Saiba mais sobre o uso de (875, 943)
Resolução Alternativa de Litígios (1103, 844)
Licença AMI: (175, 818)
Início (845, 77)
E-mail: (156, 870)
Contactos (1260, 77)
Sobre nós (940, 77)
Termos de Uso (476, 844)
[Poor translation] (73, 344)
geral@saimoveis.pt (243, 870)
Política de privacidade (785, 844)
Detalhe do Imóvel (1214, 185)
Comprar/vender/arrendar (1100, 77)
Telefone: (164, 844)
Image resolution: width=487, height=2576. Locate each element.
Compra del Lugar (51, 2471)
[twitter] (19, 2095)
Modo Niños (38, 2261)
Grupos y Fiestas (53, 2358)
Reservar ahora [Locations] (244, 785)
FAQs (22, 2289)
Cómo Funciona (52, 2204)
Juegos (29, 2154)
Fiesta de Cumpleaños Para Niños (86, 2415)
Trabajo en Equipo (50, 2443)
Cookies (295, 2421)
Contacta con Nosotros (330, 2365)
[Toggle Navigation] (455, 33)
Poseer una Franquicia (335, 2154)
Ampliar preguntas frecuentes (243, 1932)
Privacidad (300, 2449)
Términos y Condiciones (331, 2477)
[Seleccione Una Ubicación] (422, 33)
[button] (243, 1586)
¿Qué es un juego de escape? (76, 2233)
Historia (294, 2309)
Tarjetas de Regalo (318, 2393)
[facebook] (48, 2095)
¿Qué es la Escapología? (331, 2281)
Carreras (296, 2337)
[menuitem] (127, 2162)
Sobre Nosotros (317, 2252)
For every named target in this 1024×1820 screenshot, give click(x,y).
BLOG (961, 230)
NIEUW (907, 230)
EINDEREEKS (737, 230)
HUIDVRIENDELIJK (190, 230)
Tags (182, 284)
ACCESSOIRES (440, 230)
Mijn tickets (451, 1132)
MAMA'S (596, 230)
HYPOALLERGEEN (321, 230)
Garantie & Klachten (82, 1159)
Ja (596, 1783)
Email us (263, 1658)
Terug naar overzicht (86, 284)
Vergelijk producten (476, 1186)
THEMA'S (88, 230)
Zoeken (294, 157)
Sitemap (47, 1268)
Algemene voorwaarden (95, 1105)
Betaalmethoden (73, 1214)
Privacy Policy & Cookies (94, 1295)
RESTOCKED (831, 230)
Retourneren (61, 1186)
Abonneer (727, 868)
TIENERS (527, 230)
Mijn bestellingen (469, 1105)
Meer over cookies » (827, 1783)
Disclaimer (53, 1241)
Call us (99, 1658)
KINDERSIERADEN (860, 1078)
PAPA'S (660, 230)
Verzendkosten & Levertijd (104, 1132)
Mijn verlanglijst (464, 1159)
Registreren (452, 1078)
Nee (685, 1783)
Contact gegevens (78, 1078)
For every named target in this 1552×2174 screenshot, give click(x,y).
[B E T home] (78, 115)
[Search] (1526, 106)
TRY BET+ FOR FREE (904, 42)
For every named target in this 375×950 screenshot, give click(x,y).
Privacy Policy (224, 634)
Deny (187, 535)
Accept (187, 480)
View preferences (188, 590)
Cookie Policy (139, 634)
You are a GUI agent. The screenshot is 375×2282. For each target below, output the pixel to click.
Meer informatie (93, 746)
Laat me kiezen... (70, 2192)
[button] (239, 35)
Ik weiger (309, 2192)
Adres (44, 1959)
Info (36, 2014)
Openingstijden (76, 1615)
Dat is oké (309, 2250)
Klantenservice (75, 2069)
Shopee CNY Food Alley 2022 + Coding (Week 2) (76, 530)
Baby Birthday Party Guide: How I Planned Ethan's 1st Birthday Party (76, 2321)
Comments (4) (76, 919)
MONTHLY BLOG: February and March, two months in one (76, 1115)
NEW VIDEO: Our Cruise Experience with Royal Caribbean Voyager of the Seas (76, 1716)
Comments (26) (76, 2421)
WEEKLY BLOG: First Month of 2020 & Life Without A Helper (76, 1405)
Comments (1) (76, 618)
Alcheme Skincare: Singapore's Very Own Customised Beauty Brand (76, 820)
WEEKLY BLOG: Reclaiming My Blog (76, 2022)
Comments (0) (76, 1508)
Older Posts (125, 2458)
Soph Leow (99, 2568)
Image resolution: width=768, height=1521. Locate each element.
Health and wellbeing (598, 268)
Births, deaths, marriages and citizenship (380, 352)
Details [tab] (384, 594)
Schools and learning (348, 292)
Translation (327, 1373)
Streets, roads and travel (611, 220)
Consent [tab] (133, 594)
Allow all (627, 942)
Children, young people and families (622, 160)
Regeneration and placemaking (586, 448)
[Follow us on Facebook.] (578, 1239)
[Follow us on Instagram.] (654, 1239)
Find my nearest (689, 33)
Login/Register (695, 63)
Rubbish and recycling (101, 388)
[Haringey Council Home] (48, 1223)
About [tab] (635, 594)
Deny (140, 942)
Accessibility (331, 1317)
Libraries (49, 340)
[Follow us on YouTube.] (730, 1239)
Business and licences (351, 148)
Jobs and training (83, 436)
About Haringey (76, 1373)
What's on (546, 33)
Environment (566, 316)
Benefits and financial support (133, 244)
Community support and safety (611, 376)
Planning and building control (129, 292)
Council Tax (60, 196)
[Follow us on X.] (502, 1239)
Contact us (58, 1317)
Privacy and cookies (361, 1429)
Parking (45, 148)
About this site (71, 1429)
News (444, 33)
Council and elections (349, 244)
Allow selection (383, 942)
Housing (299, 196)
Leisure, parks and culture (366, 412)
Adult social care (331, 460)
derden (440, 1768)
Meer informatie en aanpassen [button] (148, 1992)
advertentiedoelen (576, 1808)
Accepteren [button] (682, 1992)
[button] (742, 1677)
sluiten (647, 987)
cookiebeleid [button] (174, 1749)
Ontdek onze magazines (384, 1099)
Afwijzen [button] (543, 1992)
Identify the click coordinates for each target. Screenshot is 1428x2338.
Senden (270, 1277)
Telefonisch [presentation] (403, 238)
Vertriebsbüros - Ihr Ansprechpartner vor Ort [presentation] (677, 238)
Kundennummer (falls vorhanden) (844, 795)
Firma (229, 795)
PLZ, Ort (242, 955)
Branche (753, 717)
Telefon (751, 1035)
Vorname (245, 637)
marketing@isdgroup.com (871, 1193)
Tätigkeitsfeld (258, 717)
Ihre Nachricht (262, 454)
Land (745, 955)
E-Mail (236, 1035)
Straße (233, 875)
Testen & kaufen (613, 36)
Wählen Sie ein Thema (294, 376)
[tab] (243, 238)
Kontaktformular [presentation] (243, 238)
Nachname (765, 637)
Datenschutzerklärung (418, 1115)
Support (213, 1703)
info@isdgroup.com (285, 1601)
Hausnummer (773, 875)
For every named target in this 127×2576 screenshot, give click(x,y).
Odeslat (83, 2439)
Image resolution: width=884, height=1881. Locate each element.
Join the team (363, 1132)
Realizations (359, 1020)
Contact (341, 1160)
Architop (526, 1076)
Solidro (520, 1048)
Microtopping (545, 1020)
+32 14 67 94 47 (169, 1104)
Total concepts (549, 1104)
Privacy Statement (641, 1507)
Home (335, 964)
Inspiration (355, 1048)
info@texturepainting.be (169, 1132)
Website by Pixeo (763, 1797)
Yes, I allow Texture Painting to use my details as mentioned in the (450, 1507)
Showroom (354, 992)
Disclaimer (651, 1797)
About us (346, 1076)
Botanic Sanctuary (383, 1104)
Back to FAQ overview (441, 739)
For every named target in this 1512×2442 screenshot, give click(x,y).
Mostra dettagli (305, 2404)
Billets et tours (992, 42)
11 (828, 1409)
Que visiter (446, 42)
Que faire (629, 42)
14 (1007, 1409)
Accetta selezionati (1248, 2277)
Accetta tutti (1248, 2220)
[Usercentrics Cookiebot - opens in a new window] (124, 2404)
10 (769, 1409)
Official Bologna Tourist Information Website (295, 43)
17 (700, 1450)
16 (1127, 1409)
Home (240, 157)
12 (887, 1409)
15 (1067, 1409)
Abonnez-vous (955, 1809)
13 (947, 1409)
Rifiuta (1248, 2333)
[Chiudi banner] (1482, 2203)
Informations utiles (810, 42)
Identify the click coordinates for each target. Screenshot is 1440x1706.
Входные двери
========================================================================
What is needed: Copy out each line of the entries that holds "isdgroup".

Solution for this exercise:
marketing@isdgroup.com (871, 1193)
info@isdgroup.com (285, 1601)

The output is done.